" Irrésistible liberté "

A l’automne 1942, Rémi Geslain s’évade pour la... quatrième fois en 18 mois. Il ne sera plus jamais repris. Quelques mois plus tôt, il a pourtant fait partie des 2 000 prisonniers français « récidivistes » expédiés en Ukraine dans le funeste camp de représailles de Rawa Ruska.
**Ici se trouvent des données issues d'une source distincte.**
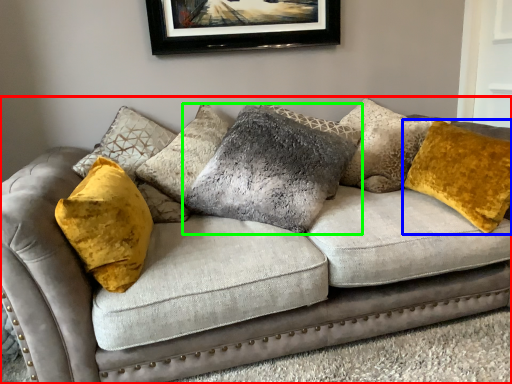 Question: Which object is the farthest from studio couch (highlighted by a red box)? Choose among these: pillow (highlighted by a blue box) or pillow (highlighted by a green box).

Choices:
 (A) pillow
 (B) pillow

Answer: (A) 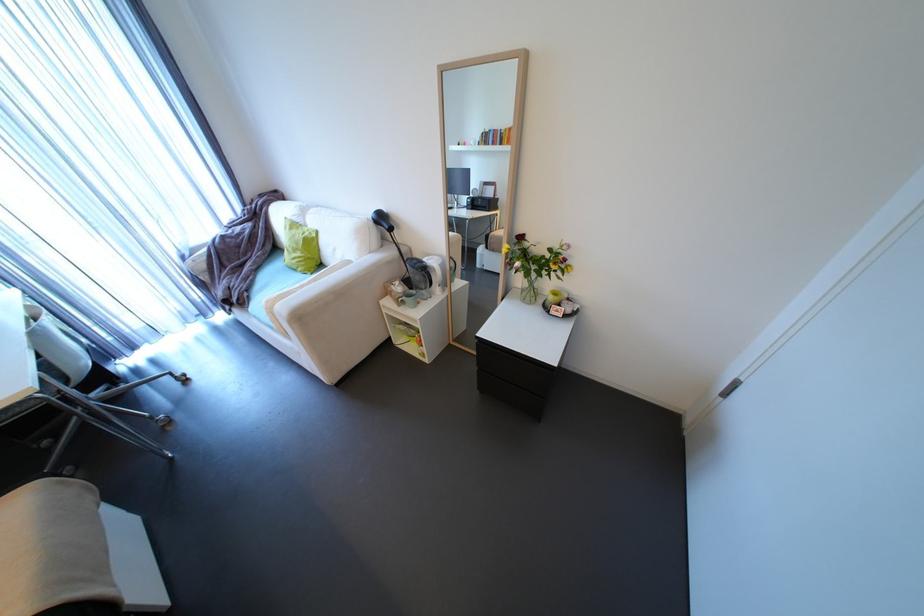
« Le 3 septembre 1939, je suis appelé sous les drapeaux pour servir et défendre la France. Lors de la débâcle en juin 1940, je suis fait prisonnier à Forcelles par les troupes allemandes. Très vite je suis envoyé en Allemagne à Herzfeld au Stalag 9A. Nous remplaçons la main d’oeuvre allemande partie sur le front russe. La captivité m’était insupportable et je décide de m’évader en avril 1941. La première chose est de trouver des vêtements civils, ensuite c’est de prendre de quoi se nourrir pour quinze jours car c’est le temps qu’il nous faut pour retourner en France. Au bout de neuf jours, nous manquons de tout, nous avons faim mais le pire est le manque d’eau… A Worms, je me fais arrêter par la Gestapo au moment de voler un vélo.

Retour à la case départ

Au printemps 1941, je suis envoyé dans un camp disciplinaire à Friewald, dans une carrière de pierres. En août de la même année, avec un camarade, on décide de s’évader. Le jour on se planque dans les champs et la nuit on marche. Sur un pont on se fait arrêter par deux sentinelles allemandes qui nous demandent qui nous sommes. « Kriegsgefangener : prisonniers de guerre », leur répondons-nous. Et là rebelote, nous repartons pour un camp disciplinaire, celui de Rawa Ruska en avril 1942. Le trajet dure six jours et six nuits dans des wagons à bestiaux. On arrive épuisés, complètement désorientés à des milliers de kilomètres de la France. En août 1942, avec d’autres camarades, on décide de s’évader par groupes de quatre avant de mourir de fatigue, de faim, de soif. Par chance, nos prédécesseurs ont creusé un tunnel qui sort juste tout près des barbelés dans lesquels un énorme trou a déjà été fait. On pouvait quasiment passer debout.
Rémi Geslain en 1944

Quatre-vingt douze par groupe de quatre

Nous sommes 92 à nous échapper par groupe de quatre, toutes les cinq minutes. Nous partons vers le nord, objectif : la France. Sur le bord de la Vistule, nous embarquons sur un bateau pour Varsovie grâce à l’intervention d’un prêtre polonais. Là nous prenons contact avec la Croix Rouge qui nous fait intégrer un convoi de 15 permissionnaires qui rentrent en France. Et c’est comme ça que 18 jours après avoir quitté le camp, je me retrouve à la Gare du Nord. En France contrôlé par les autorités allemandes, je me fais arrêter en tant qu’évadé de camp, direction Rennes où je reste quelques jours, avant d’être envoyé vers l’Allemagne par le train. De nouveau, échappant à la vigilance des gardes, je saute du train. Muni de faux papiers, je m’appelle à présent Georges Bataille ; je travaille au Comptoir Forestier d’Alençon et ce jusqu’à la Libération. Au moment du Débarquement je suis dans l’Orne. Que de joie quand nous apprenons ce qu’il se passe sur les plages mais aussi que de crainte car nous avons peur que par représailles les autorités allemandes organisent quelques rafles auprès des jeunes ! Alors mon frère et moi, décidons d’aller nous cacher dans la campagne d’Arradon, en attendant que ça se calme. Nous ne sommes revenus qu’après la libération d’Alençon vers la mi-août. Mon seul regret est de n’avoir pu m’engager dans la Résistance quand j’étais dans l’Orne même si s’évader des camps était déjà une forme de résistance. »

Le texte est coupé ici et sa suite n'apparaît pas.